The researchers used Mayo Clinic data from the University HealthSystem Consortium, an alliance of academic medical centers whose members include Mayo Clinic, to match 10,614 overlapping surgeries to 16,111 non-overlapping procedures performed at Mayo in Rochester. An additional sample using more than 10,000 operations including over 3,000 with overlap, matched by surgeon, was analyzed using data from Mayo Clinic's Rochester campus in the American College of Surgeons-National Surgical Quality Improvement Program. That analysis also found no differences in outcomes.
"Our data shows that overlapping surgery as practiced here is safe," says co-author Robert Cima, M.D., a colorectal surgeon and chair of surgical quality at Mayo Clinic's Rochester campus. "We think it provides value to our patients because it allows more patients timely access to surgery and care by expert teams."

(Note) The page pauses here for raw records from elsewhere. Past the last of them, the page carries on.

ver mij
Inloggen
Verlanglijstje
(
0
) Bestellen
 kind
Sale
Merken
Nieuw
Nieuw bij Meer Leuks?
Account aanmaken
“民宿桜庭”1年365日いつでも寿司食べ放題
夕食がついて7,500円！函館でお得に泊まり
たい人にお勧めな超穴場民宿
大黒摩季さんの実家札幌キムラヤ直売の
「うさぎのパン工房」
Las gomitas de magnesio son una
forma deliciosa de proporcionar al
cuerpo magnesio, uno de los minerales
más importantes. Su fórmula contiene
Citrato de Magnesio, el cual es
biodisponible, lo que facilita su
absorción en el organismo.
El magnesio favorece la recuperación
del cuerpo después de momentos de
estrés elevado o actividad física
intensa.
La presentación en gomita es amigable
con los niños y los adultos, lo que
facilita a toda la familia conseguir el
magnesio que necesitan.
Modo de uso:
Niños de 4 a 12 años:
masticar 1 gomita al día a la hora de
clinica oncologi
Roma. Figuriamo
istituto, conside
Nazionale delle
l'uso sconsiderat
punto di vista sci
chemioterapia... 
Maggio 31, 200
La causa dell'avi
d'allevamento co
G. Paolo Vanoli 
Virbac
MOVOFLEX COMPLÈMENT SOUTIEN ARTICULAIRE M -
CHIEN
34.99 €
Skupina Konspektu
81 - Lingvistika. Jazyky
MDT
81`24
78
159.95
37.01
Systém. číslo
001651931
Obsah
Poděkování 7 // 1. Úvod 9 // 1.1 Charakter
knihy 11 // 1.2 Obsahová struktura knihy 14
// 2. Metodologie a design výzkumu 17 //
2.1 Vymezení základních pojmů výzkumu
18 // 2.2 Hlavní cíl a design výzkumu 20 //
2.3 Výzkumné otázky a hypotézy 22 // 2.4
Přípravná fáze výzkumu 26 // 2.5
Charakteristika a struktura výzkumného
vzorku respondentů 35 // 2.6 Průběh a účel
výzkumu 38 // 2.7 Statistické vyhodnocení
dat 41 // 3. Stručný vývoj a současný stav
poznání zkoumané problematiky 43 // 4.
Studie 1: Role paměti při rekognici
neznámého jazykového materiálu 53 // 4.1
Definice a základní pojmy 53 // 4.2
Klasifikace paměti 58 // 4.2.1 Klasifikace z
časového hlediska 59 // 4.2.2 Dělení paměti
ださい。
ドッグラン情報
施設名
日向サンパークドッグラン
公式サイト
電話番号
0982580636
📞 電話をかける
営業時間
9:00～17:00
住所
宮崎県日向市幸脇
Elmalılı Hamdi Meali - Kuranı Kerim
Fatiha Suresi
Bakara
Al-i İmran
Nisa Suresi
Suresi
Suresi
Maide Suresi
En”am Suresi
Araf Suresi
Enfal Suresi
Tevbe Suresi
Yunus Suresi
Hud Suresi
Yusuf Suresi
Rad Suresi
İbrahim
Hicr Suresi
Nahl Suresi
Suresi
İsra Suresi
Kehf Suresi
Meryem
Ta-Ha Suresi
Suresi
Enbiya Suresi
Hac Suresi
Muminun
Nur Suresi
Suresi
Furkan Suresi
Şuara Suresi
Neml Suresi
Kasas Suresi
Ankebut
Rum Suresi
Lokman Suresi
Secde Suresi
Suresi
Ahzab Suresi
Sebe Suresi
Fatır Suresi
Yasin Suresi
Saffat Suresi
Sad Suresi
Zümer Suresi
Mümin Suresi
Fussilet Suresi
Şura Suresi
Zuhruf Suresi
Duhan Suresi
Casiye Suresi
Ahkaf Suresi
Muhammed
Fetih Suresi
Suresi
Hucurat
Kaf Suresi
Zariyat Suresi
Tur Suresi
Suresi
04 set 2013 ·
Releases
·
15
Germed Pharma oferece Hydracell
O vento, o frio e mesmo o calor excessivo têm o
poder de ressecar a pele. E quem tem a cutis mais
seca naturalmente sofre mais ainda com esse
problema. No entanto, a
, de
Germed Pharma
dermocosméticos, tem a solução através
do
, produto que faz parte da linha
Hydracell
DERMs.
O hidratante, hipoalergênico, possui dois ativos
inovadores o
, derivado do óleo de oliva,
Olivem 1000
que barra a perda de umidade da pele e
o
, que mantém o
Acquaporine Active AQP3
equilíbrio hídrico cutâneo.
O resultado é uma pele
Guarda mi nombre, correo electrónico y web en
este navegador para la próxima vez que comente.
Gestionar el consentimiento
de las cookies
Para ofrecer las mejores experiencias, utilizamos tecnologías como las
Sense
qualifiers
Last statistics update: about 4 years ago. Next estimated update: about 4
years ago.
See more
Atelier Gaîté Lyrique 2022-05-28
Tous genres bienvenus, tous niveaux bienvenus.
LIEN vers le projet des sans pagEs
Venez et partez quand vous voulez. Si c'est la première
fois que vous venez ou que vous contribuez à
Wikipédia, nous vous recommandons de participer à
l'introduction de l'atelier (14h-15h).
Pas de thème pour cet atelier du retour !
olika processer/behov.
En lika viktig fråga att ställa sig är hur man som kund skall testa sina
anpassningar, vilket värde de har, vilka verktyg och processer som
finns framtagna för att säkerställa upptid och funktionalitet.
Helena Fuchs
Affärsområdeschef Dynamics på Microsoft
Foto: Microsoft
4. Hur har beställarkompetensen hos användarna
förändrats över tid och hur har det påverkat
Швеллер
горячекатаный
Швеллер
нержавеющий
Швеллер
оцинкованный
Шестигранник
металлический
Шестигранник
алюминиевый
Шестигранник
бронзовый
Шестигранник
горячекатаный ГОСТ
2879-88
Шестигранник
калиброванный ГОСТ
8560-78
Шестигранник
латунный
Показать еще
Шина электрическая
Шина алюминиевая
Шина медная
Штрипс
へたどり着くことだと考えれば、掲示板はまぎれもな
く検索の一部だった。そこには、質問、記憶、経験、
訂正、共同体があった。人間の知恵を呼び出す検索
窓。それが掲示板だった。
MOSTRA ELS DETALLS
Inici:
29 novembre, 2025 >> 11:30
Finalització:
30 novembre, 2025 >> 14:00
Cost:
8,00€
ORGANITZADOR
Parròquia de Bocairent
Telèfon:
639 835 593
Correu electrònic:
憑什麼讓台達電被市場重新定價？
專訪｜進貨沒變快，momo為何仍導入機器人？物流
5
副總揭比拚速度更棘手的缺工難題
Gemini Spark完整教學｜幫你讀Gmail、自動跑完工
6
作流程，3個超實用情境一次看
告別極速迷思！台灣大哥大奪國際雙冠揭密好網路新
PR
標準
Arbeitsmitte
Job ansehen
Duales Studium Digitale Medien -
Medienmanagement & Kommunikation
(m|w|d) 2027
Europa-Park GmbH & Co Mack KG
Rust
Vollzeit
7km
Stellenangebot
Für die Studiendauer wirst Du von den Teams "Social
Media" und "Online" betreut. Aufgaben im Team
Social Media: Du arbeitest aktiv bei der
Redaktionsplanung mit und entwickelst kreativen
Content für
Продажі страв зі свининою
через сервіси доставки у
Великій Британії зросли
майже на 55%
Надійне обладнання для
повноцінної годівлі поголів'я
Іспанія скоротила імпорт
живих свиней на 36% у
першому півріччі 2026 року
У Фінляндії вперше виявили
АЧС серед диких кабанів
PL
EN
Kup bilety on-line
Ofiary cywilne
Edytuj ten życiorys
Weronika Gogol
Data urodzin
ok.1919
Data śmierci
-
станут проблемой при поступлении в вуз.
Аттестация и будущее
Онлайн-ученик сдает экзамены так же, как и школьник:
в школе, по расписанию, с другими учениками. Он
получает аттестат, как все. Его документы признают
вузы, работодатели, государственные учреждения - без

In medical parlance, overlapping surgery differs from concurrent surgery. In overlapping surgeries, operations are staggered so the key parts, called the "critical portions," do not occur at the same time; the surgeon is present for the critical portions of each operation and immediately available for non-critical portions such as closing the wound. In concurrent surgery, a surgeon also has two patients in operating rooms at the same time, but the critical portions of the surgeries overlap. Concurrent surgery is rare and is not allowed by Medicare.
Mayo Clinic has long studied its surgical outcomes to improve quality and refine operating room scheduling and other surgical systems and procedures to improve patients' experience, patient access and hospital efficiency.
Key findings over the years include the importance of scheduling surgeries early in the day when possible, rather than at night, when data shows complications are likelier. Planning cases to overlap during the day helps avoid needless night surgeries. Teams with multiple surgeons are common at Mayo, which has the skill and surgical infrastructure to perform complex operations that involve two or more surgical specialties; cases also may overlap to make surgeons available when needed in multi-surgeon procedures.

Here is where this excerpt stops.